Сам он задержался одну-другую секунду.

— Связь исчезла! Нет связи! — донесся отчаянный голос Оли.

— Ракету!

Зубец, которому оставалось только нажать спусковой крючок ракетницы, выстрелил мгновенно, и красная ракета невысоко взвилась в воздух.

Залп! Другой!! Третий!!!

Что-то ухнуло разом, и бойцы перестали слышать и видеть друг друга. Они забились по углам, задыхаясь от пыли, поднимаемой разрывами. Несколько минут, показавшихся вечностью, бушевал огненный шквал, не оставляя на месте ничего живого.

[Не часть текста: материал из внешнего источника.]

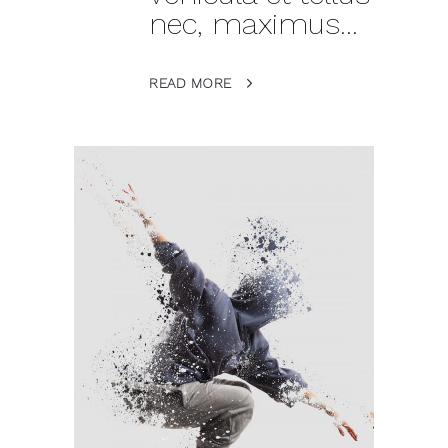
nec, maximus...
READ MORE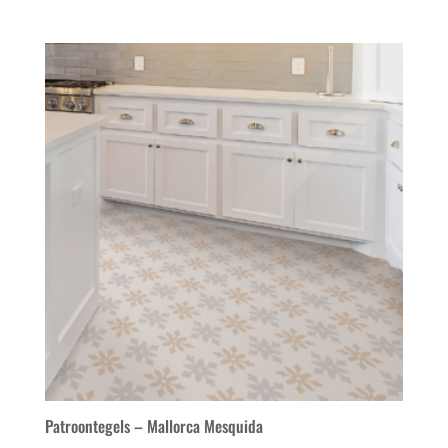
Patroontegels – Mallorca Mesquida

— Молодцы, артиллеристы! — громко крикнул Голев. — Дали им прикурить. — Но в ответ он не услышал ни звука. — Что такое? Жив кто?..

Разрывы смолкли…

— Живы товарищи? — воскликнул Леон, с трудом выбираясь из-под обломков.

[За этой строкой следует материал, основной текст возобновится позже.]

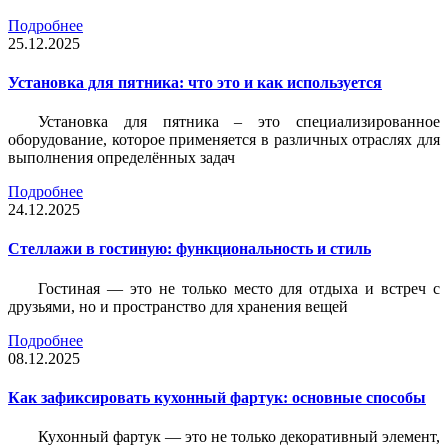
Подробнее
25.12.2025
Установка для пятника: что это и как используется
Установка для пятника – это специализированное
оборудование, которое применяется в различных отраслях для
выполнения определённых задач
Подробнее
24.12.2025
Стеллажи в гостиную: функциональность и стиль
Гостиная — это не только место для отдыха и встреч с
друзьями, но и пространство для хранения вещей
Подробнее
08.12.2025
Как зафиксировать кухонный фартук: основные способы
Кухонный фартук — это не только декоративный элемент,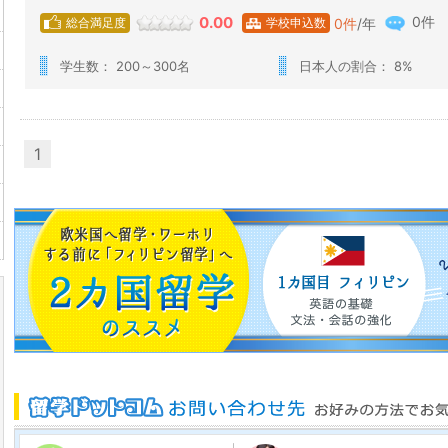
0件
0.00
0
件
/年
総合満足度
学校申込数
学生数： 200～300名
日本人の割合： 8%
1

Продираясь сквозь удушающий дым и пыль, живые потянулись наверх. Лишь тяжело раненые были бессильны двигаться самостоятельно. Оля без сознания лежала у разбитой рации. Когда девушку вынесли, губы ее еще вздрагивали и тряслись. Несколько снарядов угодило в дом, и два из них, пробив перекрытия, разорвались в подвале. А вокруг на почерневшем снегу — ни одного живого эсэсовца. Обе пушки перевернуты вверх колесами. И мертвая тишина.

7

Витановская трагедия потрясла Максима, и он весь день не находил себе места. Он был там вместе со всеми. Вместе со всеми попал в беду. Но собирая команду и разыскивая Таню с Надей, он оказался отрезанным от своих и с небольшой группой разведчиков пробился к Румянцеву. Комбат получил задачу — ударить вдоль Оравицы, и ему потребовалось немало времени стянуть свои роты и вывести их в исходное положение.

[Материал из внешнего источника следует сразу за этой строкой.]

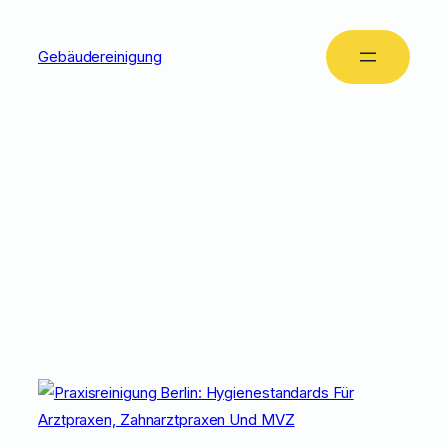
Gebäudereinigung
Tag:
Praxisreinigung
Berlin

С командного пункта видна и витановская гора. Все случилось на глазах Максима и Якова. Вон роковое дерево, на котором висит труп их девушки. Но кто висит там, Таня или Надя? Вон лес, укрывший Моисеева с другой девушкой. А вон в деревне где-то высится дом Самохина, вызвавшего огонь на себя. Жутко подумать, что сохранилось у них под разрывами снарядов. С гладовской горы передают, там мертвая тишина. Погибли эсэсовцы, не слышно никого и своих. Как же ужасно томительны часы ожидания.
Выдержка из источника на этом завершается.